### What is being asked
Transcribe exactly the lines from the one containing "неправильных действий Большинство" through the end of the entries, including both the first and the last, and nothing else.

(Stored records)
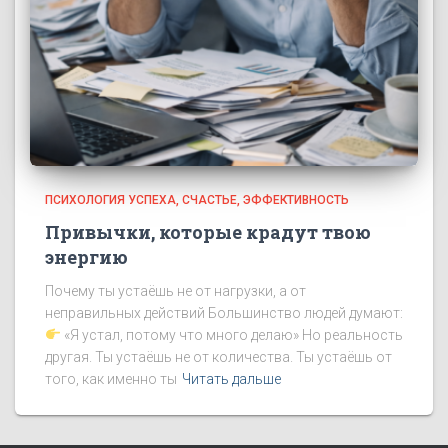
ПСИХОЛОГИЯ УСПЕХА
СЧАСТЬЕ
ЭФФЕКТИВНОСТЬ
Привычки, которые крадут твою
энергию
Почему ты устаёшь не от нагрузки, а от
неправильных действий Большинство людей думают:
«Я устал, потому что много делаю» Но реальность
другая. Ты устаёшь не от количества. Ты устаёшь от
того, как именно ты
Читать дальше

### Response
неправильных действий Большинство людей думают:
«Я устал, потому что много делаю» Но реальность
другая. Ты устаёшь не от количества. Ты устаёшь от
того, как именно ты
Читать дальше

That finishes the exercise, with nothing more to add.